How do you stay motivated to keep fighting for justice?

Simple answer is I'm a Christian and I believe that God empowers us and calls us to resist overt and covert violence and to try to challenge that and to change it. I believe in God's inclusive love. She loves everybody, not only people but creatures on the whole earth. Overt violence is obvious. I mean, the ultimate example of that is war, but there's plenty of other overt violence around and covert violence is in the structures, in the laws and the regulations. There's, God knows, plenty of that happening right now, taking away food stamps, cutting down Medicaid and Medicare. That is covert violence and cruelty.

What’s one piece of advice you have for someone who wants to pursue social justice? 

I think everybody should be doing social justice activism, and what you need to do is to identify one or two things that you're really going to work on, maybe for the rest of your life. And you get involved and you become an expert and you stay with it. You stay with it long enough that you can really make a difference.

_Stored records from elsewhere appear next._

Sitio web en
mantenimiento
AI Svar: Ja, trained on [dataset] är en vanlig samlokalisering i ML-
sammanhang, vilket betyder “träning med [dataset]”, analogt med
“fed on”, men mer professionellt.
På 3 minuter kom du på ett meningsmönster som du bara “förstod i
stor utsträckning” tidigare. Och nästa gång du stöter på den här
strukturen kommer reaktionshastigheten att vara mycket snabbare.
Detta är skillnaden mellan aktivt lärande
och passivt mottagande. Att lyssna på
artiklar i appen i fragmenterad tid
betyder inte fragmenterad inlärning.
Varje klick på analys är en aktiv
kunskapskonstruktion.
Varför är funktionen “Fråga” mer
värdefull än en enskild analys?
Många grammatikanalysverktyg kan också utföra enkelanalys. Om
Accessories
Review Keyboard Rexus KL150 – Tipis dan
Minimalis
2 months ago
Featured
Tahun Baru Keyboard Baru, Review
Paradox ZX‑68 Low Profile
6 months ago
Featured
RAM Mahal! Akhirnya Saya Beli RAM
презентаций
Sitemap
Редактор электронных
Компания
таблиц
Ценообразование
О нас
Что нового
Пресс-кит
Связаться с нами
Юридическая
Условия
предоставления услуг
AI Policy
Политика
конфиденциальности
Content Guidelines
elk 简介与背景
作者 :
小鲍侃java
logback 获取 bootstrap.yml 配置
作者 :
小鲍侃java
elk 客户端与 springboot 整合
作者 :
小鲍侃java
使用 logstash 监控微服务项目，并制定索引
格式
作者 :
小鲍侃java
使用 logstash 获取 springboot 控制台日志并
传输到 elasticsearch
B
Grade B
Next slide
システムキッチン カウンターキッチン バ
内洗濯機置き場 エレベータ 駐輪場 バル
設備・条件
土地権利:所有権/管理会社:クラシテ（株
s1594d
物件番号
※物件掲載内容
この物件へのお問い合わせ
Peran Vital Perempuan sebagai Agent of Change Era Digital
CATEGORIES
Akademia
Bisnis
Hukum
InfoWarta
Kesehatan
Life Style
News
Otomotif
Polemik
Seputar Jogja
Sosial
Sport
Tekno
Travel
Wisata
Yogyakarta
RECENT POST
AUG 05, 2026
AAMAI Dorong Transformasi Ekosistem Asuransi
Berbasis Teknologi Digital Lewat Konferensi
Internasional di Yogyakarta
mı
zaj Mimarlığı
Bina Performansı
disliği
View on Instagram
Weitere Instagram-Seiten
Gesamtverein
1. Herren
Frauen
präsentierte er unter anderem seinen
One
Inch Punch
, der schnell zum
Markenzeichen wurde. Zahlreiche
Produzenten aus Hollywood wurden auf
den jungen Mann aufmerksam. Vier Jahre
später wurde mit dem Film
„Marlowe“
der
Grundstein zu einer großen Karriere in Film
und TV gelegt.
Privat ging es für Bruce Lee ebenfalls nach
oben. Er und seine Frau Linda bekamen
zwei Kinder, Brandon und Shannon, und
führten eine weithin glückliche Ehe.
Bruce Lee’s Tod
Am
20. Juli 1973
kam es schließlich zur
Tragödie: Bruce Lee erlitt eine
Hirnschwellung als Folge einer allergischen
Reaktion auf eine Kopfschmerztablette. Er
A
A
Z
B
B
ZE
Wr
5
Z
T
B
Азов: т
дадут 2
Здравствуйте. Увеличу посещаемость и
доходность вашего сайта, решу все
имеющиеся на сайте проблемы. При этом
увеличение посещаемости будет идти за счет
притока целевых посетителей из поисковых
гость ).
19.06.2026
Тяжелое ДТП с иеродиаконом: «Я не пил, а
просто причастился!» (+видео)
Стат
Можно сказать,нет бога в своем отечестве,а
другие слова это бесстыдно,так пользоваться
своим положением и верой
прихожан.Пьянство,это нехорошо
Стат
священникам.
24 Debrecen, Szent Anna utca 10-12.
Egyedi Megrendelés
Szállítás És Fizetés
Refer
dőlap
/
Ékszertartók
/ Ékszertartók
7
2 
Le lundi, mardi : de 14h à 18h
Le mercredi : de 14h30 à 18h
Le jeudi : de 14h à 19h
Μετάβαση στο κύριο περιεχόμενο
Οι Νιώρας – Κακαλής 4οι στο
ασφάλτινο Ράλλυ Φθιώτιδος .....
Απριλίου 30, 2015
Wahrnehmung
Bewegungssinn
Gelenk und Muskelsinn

Now, I'm involved with issues of aging, and I've learned so much about that and I go to the supervisors and testify and of course the Older Women's League and other things like that.

I would also say never work alone. Find people. You may start something alone, but find people who have the same concerns. You may have to put yourself out there, but try to never work alone. It’s better if you can connect yourself with an existing organization. If your concern is climate change, which should be everyone’s concern, there are so many groups working on that. Find the one that seems to fit your needs.